Jicama is the rather dull-looking relative of the sweet potato. But what it lacks in color it makes up for in an exceptionally crunchy texture. The flavor is very mild, in between water chestnut and Asian pear. It is a common ingredient in pico de gallo.

1/3 cup canola oil
3 tablespoons white wine vinegar or sherry vinegar
1 tablespoon minced {garlic}
1/4 cup chopped fresh cilantro leaves
1/4 teaspoon ground {cumin}
 freshly ground {black pepper}
1  small jicama, grated with largest holes of grater
1 cup diced fresh pineapple
Whisk together the oil, vinegar, garlic, cilantro, and cumin in a small bowl to blend. Season with salt and pepper to taste.

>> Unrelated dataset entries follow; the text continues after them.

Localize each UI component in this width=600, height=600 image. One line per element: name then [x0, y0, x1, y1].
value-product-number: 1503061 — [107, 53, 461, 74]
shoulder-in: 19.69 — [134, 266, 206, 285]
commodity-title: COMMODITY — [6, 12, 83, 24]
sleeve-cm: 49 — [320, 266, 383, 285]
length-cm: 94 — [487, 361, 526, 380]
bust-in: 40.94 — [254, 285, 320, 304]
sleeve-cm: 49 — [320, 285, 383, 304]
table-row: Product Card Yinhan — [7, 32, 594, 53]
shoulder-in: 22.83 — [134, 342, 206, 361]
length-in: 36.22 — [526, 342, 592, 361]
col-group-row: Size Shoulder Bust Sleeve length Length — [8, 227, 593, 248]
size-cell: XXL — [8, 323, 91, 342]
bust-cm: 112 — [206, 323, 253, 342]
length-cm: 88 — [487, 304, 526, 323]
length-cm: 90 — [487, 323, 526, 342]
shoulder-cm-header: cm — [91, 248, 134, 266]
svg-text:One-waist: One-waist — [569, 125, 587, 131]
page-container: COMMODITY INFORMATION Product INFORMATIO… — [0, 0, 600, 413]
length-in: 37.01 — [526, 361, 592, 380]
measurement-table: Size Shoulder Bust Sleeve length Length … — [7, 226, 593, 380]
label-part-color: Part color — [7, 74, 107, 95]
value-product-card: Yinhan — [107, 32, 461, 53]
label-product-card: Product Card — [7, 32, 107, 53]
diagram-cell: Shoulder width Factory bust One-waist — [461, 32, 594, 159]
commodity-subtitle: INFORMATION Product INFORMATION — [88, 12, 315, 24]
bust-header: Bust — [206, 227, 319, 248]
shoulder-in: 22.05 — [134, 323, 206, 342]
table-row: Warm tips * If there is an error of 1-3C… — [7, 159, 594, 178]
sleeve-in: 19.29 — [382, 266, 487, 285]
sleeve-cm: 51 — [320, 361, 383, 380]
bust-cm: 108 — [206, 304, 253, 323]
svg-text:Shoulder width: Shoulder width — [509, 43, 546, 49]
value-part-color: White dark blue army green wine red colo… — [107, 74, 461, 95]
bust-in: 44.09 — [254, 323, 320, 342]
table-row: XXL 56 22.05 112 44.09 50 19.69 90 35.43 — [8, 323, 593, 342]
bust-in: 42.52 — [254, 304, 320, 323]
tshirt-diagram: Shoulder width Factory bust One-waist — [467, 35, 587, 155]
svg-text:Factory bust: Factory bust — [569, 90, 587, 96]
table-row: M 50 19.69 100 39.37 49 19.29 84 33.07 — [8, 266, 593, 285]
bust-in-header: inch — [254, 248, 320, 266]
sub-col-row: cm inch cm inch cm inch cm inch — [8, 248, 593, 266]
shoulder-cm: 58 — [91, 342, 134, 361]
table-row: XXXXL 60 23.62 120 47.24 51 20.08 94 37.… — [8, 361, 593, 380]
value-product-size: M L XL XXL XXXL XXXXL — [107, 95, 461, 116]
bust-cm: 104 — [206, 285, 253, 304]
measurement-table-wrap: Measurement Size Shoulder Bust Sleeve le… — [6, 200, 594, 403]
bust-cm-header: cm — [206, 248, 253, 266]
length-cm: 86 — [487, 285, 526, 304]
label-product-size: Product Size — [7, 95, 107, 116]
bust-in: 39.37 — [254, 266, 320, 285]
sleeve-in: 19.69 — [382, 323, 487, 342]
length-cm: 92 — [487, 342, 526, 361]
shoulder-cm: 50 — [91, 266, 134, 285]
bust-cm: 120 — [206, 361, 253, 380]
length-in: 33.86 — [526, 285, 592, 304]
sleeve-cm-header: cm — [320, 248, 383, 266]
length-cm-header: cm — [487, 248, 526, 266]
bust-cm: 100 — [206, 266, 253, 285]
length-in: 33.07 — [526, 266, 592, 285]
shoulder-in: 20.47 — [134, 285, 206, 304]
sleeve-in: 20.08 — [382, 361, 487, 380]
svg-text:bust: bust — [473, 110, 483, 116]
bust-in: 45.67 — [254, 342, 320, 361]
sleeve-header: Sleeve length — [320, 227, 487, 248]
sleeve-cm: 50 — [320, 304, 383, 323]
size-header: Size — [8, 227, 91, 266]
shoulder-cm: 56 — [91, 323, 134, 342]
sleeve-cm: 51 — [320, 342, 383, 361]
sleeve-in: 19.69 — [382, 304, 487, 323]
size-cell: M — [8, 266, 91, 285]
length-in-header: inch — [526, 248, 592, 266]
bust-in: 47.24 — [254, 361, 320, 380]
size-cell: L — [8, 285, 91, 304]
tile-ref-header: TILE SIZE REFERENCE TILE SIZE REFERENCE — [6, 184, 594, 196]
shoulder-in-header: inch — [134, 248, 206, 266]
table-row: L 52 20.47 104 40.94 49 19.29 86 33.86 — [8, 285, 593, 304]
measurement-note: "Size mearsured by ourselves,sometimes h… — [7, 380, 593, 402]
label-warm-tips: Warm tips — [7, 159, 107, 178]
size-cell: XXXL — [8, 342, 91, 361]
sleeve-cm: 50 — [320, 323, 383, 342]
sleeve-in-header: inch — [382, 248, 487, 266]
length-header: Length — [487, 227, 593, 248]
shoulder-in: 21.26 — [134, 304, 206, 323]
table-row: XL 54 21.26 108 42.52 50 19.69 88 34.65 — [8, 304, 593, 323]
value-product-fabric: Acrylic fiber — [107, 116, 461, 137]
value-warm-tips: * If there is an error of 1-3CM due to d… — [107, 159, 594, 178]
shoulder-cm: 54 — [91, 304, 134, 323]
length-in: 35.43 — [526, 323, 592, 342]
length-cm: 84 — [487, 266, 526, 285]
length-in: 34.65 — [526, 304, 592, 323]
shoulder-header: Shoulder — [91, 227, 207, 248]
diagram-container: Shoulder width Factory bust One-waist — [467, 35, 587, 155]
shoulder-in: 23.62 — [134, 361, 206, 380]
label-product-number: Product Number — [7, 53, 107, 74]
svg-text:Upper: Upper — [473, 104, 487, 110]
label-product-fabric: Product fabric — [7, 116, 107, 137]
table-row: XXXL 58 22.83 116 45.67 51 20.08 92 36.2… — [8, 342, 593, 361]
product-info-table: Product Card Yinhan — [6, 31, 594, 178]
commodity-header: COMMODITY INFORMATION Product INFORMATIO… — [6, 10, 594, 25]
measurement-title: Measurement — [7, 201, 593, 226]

Combine jicama and pineapple in a bowl and toss with just enough dressing to coat evenly.

Ease of Preparation: Easy

Preparation Time: 5-10 min

Servings: 4

Recipe By: Gwin Grogan Grimes

From:  Cook West: Gorgeous Garlic
Used with permission of Rio Nuevo

Chef Suggestions
This sweet and slightly piquant salad would also work well as a salsa to serve with grilled chicken or fish. Or just add chips and you've got an appetizer.